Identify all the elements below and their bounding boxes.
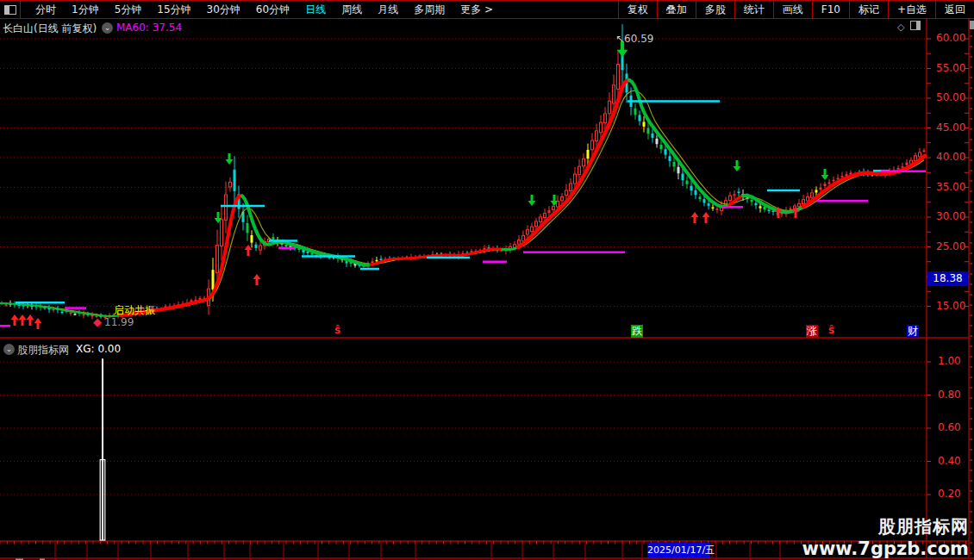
action-button-4[interactable]: 画线	[773, 1, 812, 18]
ma60-value: MA60: 37.54	[116, 22, 182, 34]
watermark-site-name: 股朋指标网	[802, 515, 969, 538]
chart-annotation: ŝ	[828, 324, 834, 336]
price-axis-label: 30.00	[936, 210, 965, 222]
period-tab-6[interactable]: 日线	[297, 3, 334, 17]
date-highlight-label: 2025/01/17/五	[647, 543, 710, 557]
indicator-axis-label: 0.20	[938, 488, 961, 500]
period-tabs: 分时1分钟5分钟15分钟30分钟60分钟日线周线月线多周期更多 >	[21, 1, 618, 18]
watermark: 股朋指标网 www.7gpzb.com	[802, 515, 969, 559]
stock-app-window: { "toolbar": { "left_items": ["分时","1分钟"…	[0, 0, 974, 560]
watermark-url: www.7gpzb.com	[802, 538, 969, 559]
layout-icon[interactable]	[910, 21, 921, 30]
stock-title: 长白山(日线 前复权)	[3, 22, 97, 36]
price-axis-label: 60.00	[936, 32, 965, 44]
indicator-axis-label: 0.80	[938, 389, 961, 401]
period-tab-7[interactable]: 周线	[334, 3, 370, 17]
price-axis-label: 40.00	[936, 151, 965, 163]
marker-badge: 涨	[806, 325, 818, 338]
price-axis-label: 55.00	[936, 62, 965, 74]
indicator-chevron-icon[interactable]: ⌄	[3, 344, 15, 355]
gem-icon: ◆	[93, 315, 102, 328]
indicator-value: XG: 0.00	[76, 343, 121, 355]
action-button-2[interactable]: 多股	[696, 1, 734, 18]
price-axis-label: 45.00	[936, 121, 965, 134]
action-button-8[interactable]: 返回	[935, 1, 974, 18]
panel-icon[interactable]	[970, 21, 974, 29]
chevron-down-icon[interactable]: ⌄	[102, 22, 113, 34]
last-price-label: 18.38	[927, 271, 968, 286]
action-button-6[interactable]: 标记	[849, 1, 888, 18]
action-button-7[interactable]: +自选	[888, 1, 935, 18]
action-button-5[interactable]: F10	[812, 1, 849, 18]
peak-price-label: ↖60.59	[615, 33, 653, 45]
period-tab-0[interactable]: 分时	[28, 3, 64, 17]
period-tab-3[interactable]: 15分钟	[149, 3, 198, 17]
gem-value: 11.99	[104, 316, 134, 328]
period-tab-1[interactable]: 1分钟	[64, 3, 107, 17]
indicator-axis-label: 0.60	[938, 421, 961, 433]
indicator-name: 股朋指标网	[17, 343, 69, 358]
period-tab-10[interactable]: 更多 >	[453, 3, 501, 17]
action-buttons: 复权叠加多股统计画线F10标记+自选返回	[618, 1, 974, 18]
period-tab-5[interactable]: 60分钟	[248, 3, 297, 17]
price-axis-label: 35.00	[936, 181, 965, 193]
split-screen-button[interactable]	[0, 1, 21, 18]
action-button-1[interactable]: 叠加	[657, 1, 696, 18]
indicator-axis-label: 0.40	[938, 455, 961, 467]
price-axis-label: 50.00	[936, 91, 965, 103]
price-axis-label: 25.00	[936, 240, 965, 252]
action-button-3[interactable]: 统计	[734, 1, 773, 18]
chart-annotation: ŝ	[334, 324, 340, 336]
indicator-axis-label: 1.00	[938, 355, 961, 367]
price-axis-label: 15.00	[936, 300, 965, 312]
action-button-0[interactable]: 复权	[618, 1, 657, 18]
period-tab-8[interactable]: 月线	[370, 3, 406, 17]
top-toolbar: 分时1分钟5分钟15分钟30分钟60分钟日线周线月线多周期更多 > 复权叠加多股…	[0, 0, 974, 19]
period-tab-2[interactable]: 5分钟	[107, 3, 150, 17]
period-tab-9[interactable]: 多周期	[406, 3, 453, 17]
period-tab-4[interactable]: 30分钟	[199, 3, 248, 17]
marker-badge: 财	[907, 325, 919, 338]
split-screen-icon	[4, 5, 16, 15]
marker-badge: 跌	[631, 325, 643, 338]
diamond-icon[interactable]: ◇	[897, 22, 904, 33]
chart-canvas[interactable]	[0, 0, 974, 560]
*-*-*
Task item: Out of the data above, return each line where the word "price" can be found.

Result below:
price-axis-label: 30.00	[936, 210, 965, 222]
price-axis-label: 60.00	[936, 32, 965, 44]
price-axis-label: 40.00	[936, 151, 965, 163]
price-axis-label: 55.00	[936, 62, 965, 74]
price-axis-label: 45.00	[936, 121, 965, 134]
last-price-label: 18.38	[927, 271, 968, 286]
peak-price-label: ↖60.59	[615, 33, 653, 45]
price-axis-label: 35.00	[936, 181, 965, 193]
price-axis-label: 50.00	[936, 91, 965, 103]
price-axis-label: 25.00	[936, 240, 965, 252]
price-axis-label: 15.00	[936, 300, 965, 312]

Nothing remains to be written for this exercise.